Gross domestic product was flat between April and June, compared with growth of 0.2pc in the first quarter, say figures released last week , while inflation fell to a four-and-a-half-year low of 0.4pc in July.

Dismal performances from Germany, France and Italy — the core of the single-currency region — were responsible for the stagnation, while parts of the periphery beat expectations.

German 10-year Bund yields dipped below 1pc for the first time on speculation the ECB would follow the lead of the US Federal Reserve and the Bank of England by introducing a programme of large-scale bond purchases to boost the region’s economy. Borrowing costs across the eurozone tumbled as well, with 10-year yields in Spain, Italy, Belgium and Ireland all falling to record lows.


Dismal performances from Germany, France and Italy were responsible for the stagnation


“It’s time the ECB took control and we got the real deal, instead of the weaker measures unveiled in June,” said Richard Barwell, European economist at Royal Bank of Scotland.

Germany joins just a handful of countries whose 10-year bonds have fallen below 1pc, including Japan, which has struggled to exit more than a decade of deflation.

Eurozone inflation of 0.4pc last month was less than a quarter of the ECB’s target of below but close to 2pc.

“The ghost of Japan is hovering over markets and will be for the coming months,” said Simon Fasdal, head of fixed income trading at Saxo Bank.

While the US and UK have surpassed their pre-crisis peaks, the currency bloc’s economy is still smaller than before the collapse of Lehman Brothers almost six years ago.
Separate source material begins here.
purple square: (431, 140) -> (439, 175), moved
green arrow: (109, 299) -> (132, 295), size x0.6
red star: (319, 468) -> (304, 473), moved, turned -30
Escalating geopolitical tensions with Russia damaged confidence in Germany, contributing to a 0.2pc fall in economic output — the first contraction since 2012. The German economy accounts for almost 30pc of eurozone GDP.
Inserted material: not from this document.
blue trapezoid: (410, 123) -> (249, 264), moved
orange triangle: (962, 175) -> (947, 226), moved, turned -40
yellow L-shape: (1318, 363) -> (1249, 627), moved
France’s economy stagnated, while Italy is in its third recession since 2008, meaning none of the eurozone’s three biggest economies registered any growth in the second quarter.

The Netherlands’ economy grew 0.5pc after contracting between January and March, while Portugal and Spain both grew 0.6pc.

The gloom threatens to intensify the debate in Brussels over the need for reforms after France said it would miss its deficit target of 3.8pc of economic output, an important stepping stone to meeting the EU-mandated level of 3pc.